The numbers began to talk to me.
- About 60% of stroke deaths occur in females
- 80% of strokes CAN BE PREVENTED.
- Lowering your top number (systolic) by 20 mm Hg and your diastolic blood pressure by 10 mm Hg may decrease your risk of stroke and ischemic heart disease by about 50%.
I began to focus on improving my own health, along with conducting a successful charitable campaign.
I knew that MedCost helps employers avoid many unnecessary health costs through wise benefits administration. I knew that preserving employee health through regular screenings and annual physicals would keep medical conditions from escalating.
But I didn’t know how 100 companies working together could achieve AHA grants for $1.2 million for local heart and stroke research in our local medical schools and universities in 2016.
Sarah and Kelly in our social media group expressed it well.
“We are helping people to be aware of the warning signs of heart disease and stroke and to make healthy lifestyle changes to prevent heart disease and stroke. We are building a true culture of health in Winston-Salem, Forsyth County and across North Carolina.”
Over 5,000 brave the cold for 2017 Winston-Salem Heart & Stroke Walk
“Together we are so much more powerful and effective than we could ever be apart.” – Kelly Minor, Marketing Communication Specialist at Piedmont Federal Savings Bank.
Is it really more blessed to give than to receive?
Something happens when we think of others first. Extend our gifts, our time. A little bit of ourselves.
I’m thinking of my social media friends, who labored on behalf of their companies to raise much-needed funds for local and national research.

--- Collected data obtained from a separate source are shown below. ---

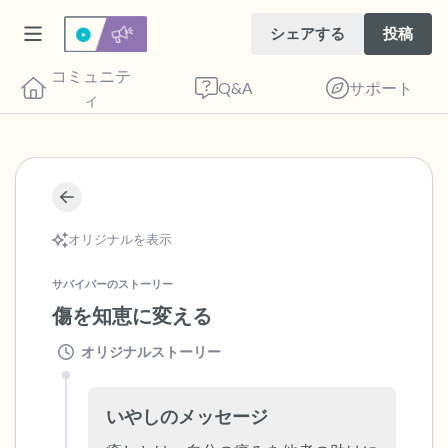
シェアする
投稿
コミュニテ
Q&A
サポート
ィ
🇺🇸
座り心地の良い場所を見つけてください。
オリジナルを表示
目を軽く閉じて、深呼吸を数回します。鼻
から息を吸い（3つ数え）、口から息を吐
サバイバーのストーリー
きます（3つ数え）。さあ、目を開けて周
傷を知恵に変える
りを見回してください。以下のことを声に
オリジナルストーリー
出して言ってみてください。
いやしのメッセージ
見えるもの5つ（部屋の中と窓の外を見る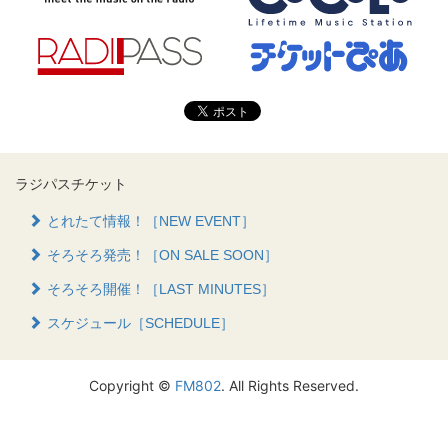
ラジパスチケット
とれたて情報！［NEW EVENT］
そろそろ発売！［ON SALE SOON］
そろそろ開催！［LAST MINUTES］
スケジュール［SCHEDULE］
Copyright ©
FM802
. All Rights Reserved.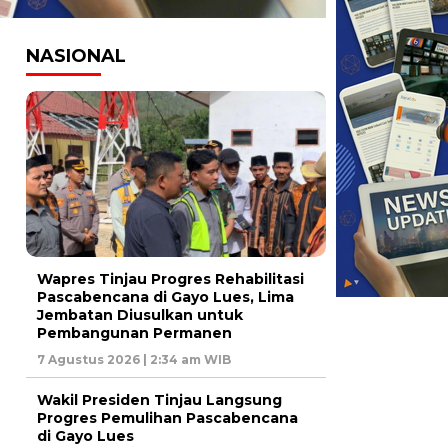
NASIONAL
Wapres Tinjau Progres Rehabilitasi
Pascabencana di Gayo Lues, Lima
Jembatan Diusulkan untuk
Pembangunan Permanen
7 Agustus 2026 | 2:34 am WIB
Wakil Presiden Tinjau Langsung
Progres Pemulihan Pascabencana
di Gayo Lues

I’m thinking of heart and stroke victims affected by these top killers in America.
I’m thinking of 5,000 walkers who got out of bed on a freezing November morning to come downtown and bring hope for our community.
Giving back. Isn’t this the best way to celebrate the life we’ve been given?

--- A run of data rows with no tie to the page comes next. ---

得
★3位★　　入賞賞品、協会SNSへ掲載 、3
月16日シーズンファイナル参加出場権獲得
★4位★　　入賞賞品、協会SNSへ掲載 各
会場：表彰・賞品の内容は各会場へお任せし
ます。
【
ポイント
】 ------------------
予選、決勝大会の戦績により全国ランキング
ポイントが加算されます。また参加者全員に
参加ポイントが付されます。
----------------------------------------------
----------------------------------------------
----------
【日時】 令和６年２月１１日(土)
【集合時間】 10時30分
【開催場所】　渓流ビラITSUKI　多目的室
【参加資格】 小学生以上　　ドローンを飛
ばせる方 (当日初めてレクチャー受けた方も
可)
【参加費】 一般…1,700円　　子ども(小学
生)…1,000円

*MedCost, which administers self-funded health plans for employers in NC, SC and VA, has long embraced a culture of generosity, both to employees and as a corporate citizen.
Greg Bray, MedCost CFO with Allison Brashear, MD, Walk Co-Chairs
**Employees donated to the manager they wanted to see wear an embarrassing costume on the day of the walk. Michael Berwanger (below) was one of the “winners.”